Nymph biomass and survival at the end of 15 days, and the total number of batches and eggs laid, adult longevity, batches and eggs per females, and batch size at the end of each experiment (including all days) were further analyzed using univariate GLM. For these analyses, longevity was measured as the time to 50% and 100% mortality. Batch number, total egg number, the number of eggs per planthopper, and batch size were log-transformed before analyses. We analyzed nymph development based on the time for 50% of nymphs to develop to second (N1), third (N2) and fourth instars (N3). We used a multiple GLM to analyze nymph development times (N1, N2, N3) and univariate GLM to analyze the proportion of nymphs developing to adults at 25 and 30 °C with ‘run’ included as a blocking factor (see above)37.

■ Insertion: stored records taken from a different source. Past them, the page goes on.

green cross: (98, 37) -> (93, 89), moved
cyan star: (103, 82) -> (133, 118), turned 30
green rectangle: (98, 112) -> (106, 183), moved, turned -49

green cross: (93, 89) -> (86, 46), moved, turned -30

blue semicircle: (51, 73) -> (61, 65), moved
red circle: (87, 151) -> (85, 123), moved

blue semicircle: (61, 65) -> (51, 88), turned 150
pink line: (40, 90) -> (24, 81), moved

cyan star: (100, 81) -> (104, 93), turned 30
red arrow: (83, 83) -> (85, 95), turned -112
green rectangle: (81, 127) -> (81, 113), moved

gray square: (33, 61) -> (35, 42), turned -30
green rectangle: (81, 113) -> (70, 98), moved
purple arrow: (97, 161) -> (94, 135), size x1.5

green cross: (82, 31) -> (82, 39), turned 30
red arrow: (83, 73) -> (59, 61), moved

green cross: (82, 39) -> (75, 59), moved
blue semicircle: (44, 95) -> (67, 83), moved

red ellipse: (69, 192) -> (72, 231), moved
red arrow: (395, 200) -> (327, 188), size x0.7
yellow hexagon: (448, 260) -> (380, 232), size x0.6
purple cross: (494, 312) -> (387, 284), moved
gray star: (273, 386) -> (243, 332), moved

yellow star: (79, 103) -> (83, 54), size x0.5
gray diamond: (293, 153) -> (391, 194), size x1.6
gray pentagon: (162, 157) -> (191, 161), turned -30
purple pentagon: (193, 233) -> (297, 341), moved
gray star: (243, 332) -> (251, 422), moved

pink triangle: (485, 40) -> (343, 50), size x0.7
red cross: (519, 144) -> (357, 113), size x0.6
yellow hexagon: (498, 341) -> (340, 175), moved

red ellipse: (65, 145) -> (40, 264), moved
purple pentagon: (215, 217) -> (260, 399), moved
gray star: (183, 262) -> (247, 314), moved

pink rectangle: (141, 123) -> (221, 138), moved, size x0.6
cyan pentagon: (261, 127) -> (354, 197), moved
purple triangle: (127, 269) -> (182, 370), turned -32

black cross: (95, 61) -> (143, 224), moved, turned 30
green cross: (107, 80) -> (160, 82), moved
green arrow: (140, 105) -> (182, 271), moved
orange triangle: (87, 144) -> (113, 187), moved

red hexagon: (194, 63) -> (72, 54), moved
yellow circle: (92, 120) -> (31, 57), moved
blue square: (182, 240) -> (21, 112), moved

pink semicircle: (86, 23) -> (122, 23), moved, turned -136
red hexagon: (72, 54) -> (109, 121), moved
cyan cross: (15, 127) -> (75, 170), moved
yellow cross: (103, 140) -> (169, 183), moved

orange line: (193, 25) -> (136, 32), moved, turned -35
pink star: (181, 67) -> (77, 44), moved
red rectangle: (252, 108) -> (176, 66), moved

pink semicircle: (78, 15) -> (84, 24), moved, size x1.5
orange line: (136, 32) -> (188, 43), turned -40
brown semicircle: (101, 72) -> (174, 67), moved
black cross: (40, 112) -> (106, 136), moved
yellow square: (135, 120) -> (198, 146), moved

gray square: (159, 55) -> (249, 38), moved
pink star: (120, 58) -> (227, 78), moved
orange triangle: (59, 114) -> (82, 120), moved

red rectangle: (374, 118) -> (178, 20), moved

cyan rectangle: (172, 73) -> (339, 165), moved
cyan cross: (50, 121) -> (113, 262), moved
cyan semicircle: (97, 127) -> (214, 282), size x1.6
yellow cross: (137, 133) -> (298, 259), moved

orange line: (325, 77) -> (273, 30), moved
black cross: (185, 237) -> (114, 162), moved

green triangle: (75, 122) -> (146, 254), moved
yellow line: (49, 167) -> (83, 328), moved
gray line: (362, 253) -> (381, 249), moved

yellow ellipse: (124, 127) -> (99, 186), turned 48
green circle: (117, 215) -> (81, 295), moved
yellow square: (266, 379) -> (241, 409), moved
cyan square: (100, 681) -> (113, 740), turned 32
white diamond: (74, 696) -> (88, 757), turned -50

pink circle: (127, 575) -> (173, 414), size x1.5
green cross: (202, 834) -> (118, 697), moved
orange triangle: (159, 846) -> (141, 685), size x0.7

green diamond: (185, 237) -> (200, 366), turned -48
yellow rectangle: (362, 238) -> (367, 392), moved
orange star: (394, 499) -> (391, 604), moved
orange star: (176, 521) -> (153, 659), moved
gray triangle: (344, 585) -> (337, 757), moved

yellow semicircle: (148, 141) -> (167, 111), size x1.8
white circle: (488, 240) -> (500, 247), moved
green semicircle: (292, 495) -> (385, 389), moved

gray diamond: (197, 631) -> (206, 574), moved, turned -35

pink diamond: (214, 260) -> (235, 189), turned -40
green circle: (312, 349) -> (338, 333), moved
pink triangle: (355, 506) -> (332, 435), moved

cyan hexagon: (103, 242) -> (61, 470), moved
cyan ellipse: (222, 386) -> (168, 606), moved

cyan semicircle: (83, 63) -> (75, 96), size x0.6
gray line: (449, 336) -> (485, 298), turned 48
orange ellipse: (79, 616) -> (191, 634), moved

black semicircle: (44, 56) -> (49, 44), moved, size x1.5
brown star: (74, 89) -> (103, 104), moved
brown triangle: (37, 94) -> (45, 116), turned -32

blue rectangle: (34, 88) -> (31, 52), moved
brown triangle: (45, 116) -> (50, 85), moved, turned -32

We estimated the separate effects of temperature and host plant resistance on planthopper fitness. To estimate the effects of temperature we calculated percentage reductions in fitness measured on IR22 at each temperature (T) compared to optimal temperatures for each parameter (i.e., the reduction in fitness due to sub-optimal temperature at Ta = 1-(fitnessTa/fitnessToptimal), where a = 15 °C, 20 °C, etc.). To estimate the effects of host resistance, we calculated percent reductions in fitness at each temperature by comparing fitness measures on IR62 and IR22 (i.e., the reduction in fitness due to resistance at Ta = 1-(fitnessIR62/fitnessIR22)Ta, where a = 15 °C, 20 °C, etc.). Total reductions in fitness were then determined as the sum of both fitness reductions at each temperature. Reductions calculated as such for adult longevity (until 50% mortality), total number of eggs laid, nymph survival at 15 days, and nymph weight at 15 days, were analyzed using univariate GLMs.

Post-hoc Tukey tests were performed for the factor ‘temperature’. Residuals were plotted following parametric analyses to test for normality and homogeneity.